Use your editor's quick-fix. Most editors (VS Code, WebStorm, etc.) offer a one-click fix for TS2551. Hover over the error and select the suggested correction.
If the property should exist on the type, add it to the interface or type definition rather than just renaming your access:
// If you genuinely need a new property, extend the type
interface Product {
name: string
price: number
sku: string // add the missing property
}Check for inconsistent naming conventions. If your codebase mixes camelCase and snake_case, consider normalizing the data at the boundary (e.g., when parsing API responses) so the rest of your code uses a consistent style.
Search for other occurrences. If you misspelled a property once, you probably misspelled it elsewhere. Use find-and-replace to catch all instances.
TS2551 fires when you access a property that doesn't exist on a given type, but TypeScript finds a similar property name on that same type. It's essentially a typo detector. TypeScript compares what you wrote against all known properties on the type and, if it finds a close match, includes the "Did you mean?" suggestion in the error message.

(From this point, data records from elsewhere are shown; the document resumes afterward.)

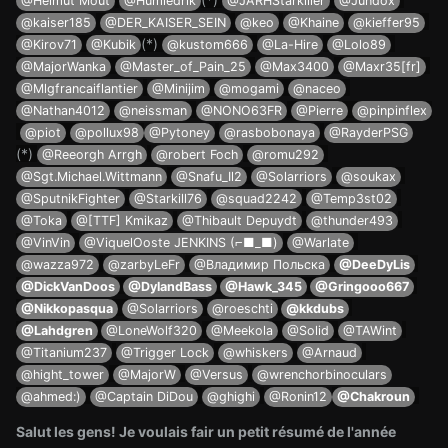
@Helmut Mout
@Humledrik
@JARHStarkiller
@Jundox
@kaiser185
@DER_KAISER_SEIN
@keo
@Khaine
@kieffer95
(*)
@Kirov71
@Kubik
@kustom666
@La-Hire
@Lolo89
@MajorWanka
@Master_of_Pain_25
@Max3400
@Maxr35[fr]
@Mlgfrancaiflantier
@Minijim
@mogami
@naceo
@Nathan4012
@neissman
@NONO63FR
@Pierre
@pinpinflex
@piot
@pollux98
@Pytoney
@rasbobonaya
@RayderPSG
(*)
@Reeorgh Arrgh
@robert Foch
@romu292
@Sgt.Michael.Wittmann
@Snafu_Il2
@Solarriors
@soukax
@SputnikFighter
@Starkill76
@squad2242
@Temp3st02
@Toka
@[TTF] Kmikaz
@Thibault Depuydt
@thunder493
@VinVin
@ViquelOoste JENKINS (⌐■_■)
@Warlate
@wazza972
@zarbyLeFr
@Владимир Польска
@DeeDyLis
@DickVanDoos
@DylandBass
@Hawk_345
@Gringooo667
@Nikkopasqua
@Solarriors
@roeschti
@kkdubs
@Lahdgren
@LoneWolf320
@Meekola
@Solid
@TAWint
@Titanium237
@Trigger Lock
@whiskers
@Arnaud
@hight_tower
@MajorW
@Versus
@wrenchorbinoculars
@ahmed:)
@Captain DiDou
@ghighi
@Ronin12
@Chakroun
Salut les gens! Je voulais fair un petit résumé de l'année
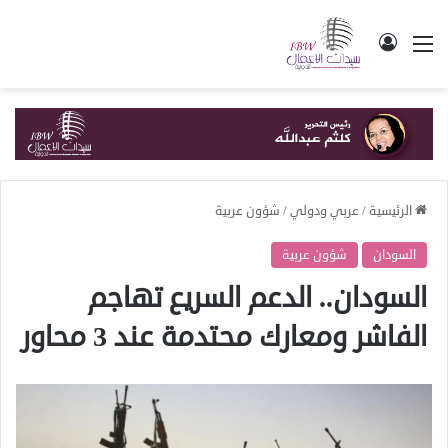
القائمة
تسجيل الدخول
الرئيسية
/
عربي ودولي
/
شؤون عربية
السودان
شؤون عربية
السودان.. الدعم السريع تهاجم
الفاشر ومعارك محتدمة عند 3 محاور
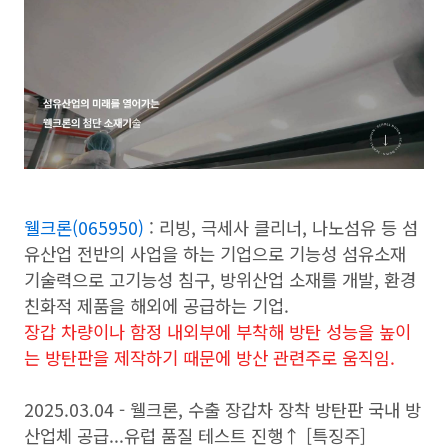
웰크론(065950)
: 리빙, 극세사 클리너, 나노섬유 등 섬
유산업 전반의 사업을 하는 기업으로 기능성 섬유소재
기술력으로 고기능성 침구, 방위산업 소재를 개발, 환경
친화적 제품을 해외에 공급하는 기업.
장갑 차량이나 함정 내외부에 부착해 방탄 성능을 높이
는 방탄판을 제작하기 때문에 방산 관련주로 움직임.
2025.03.04 - 웰크론, 수출 장갑차 장착 방탄판 국내 방
산업체 공급...유럽 품질 테스트 진행↑ [특징주]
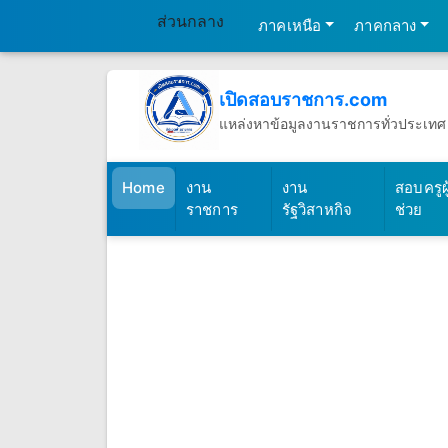
ส่วนกลาง
ภาคเหนือ
ภาคกลาง
เปิดสอบราชการ.com
แหล่งหาข้อมูลงานราชการทั่วประเทศ
วันเสาร์ที่ 8 เดือนสิงหาคม พ.ศ.2569
(เปิดสอบราชการ)
Home
งาน
งาน
สอบครูผู
ราชการ
รัฐวิสาหกิจ
ช่วย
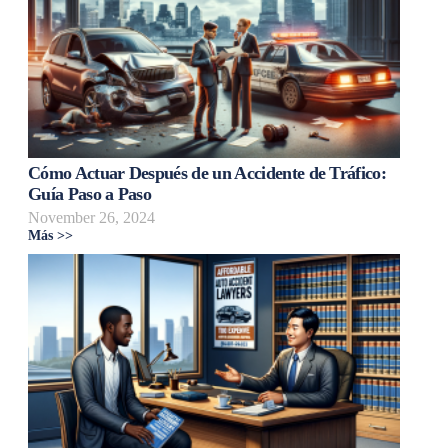
Cómo Actuar Después de un Accidente de Tráfico:
Guía Paso a Paso
November 26, 2024
Más >>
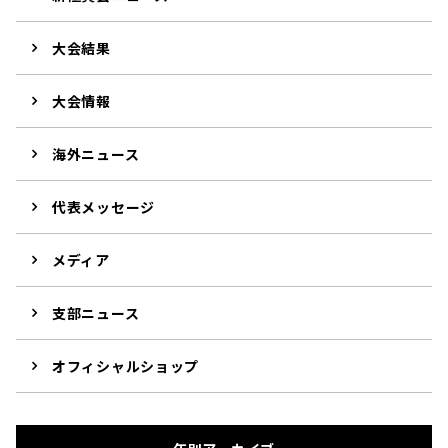
大会結果
大会情報
海外ニュース
代表メッセージ
メディア
支部ニュース
オフィシャルショップ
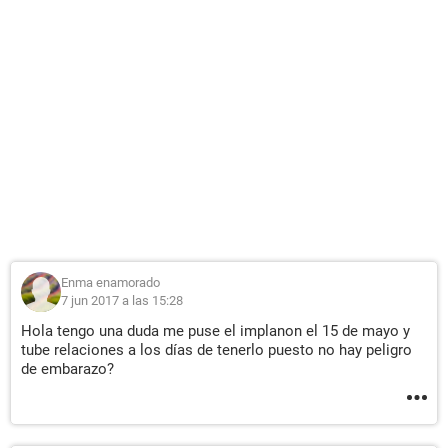
Enma enamorado
7 jun 2017 a las 15:28
Hola tengo una duda me puse el implanon el 15 de mayo y
tube relaciones a los días de tenerlo puesto no hay peligro
de embarazo?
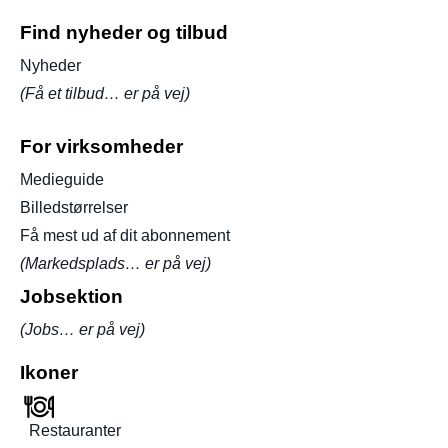
Find nyheder og tilbud
Nyheder
(Få et tilbud… er på vej)
For virksomheder
Medieguide
Billedstørrelser
Få mest ud af dit abonnement
(Markedsplads… er på vej)
Jobsektion
(Jobs… er på vej)
Ikoner
Restauranter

If there's no similar property at all, you'll get TS2339 instead (the plain "Property does not exist" error without a suggestion).
The simplest fix is to accept the suggestion and rename the property to match what TypeScript recommends. In VS Code, you can press Ctrl+. (or Cmd+. on macOS) on the error to apply the quick fix automatically. If you believe the property genuinely should exist but doesn't, you need to add it to the type definition.
TypeScript's compiler is intentionally conservative — it reports errors but doesn't modify your source code. The "Did you mean?" suggestion is a hint, not a certainty. You might have intended a completely different property, or the type itself might need updating. Your editor's language service can apply these fixes interactively, giving you the chance to review each one before accepting it.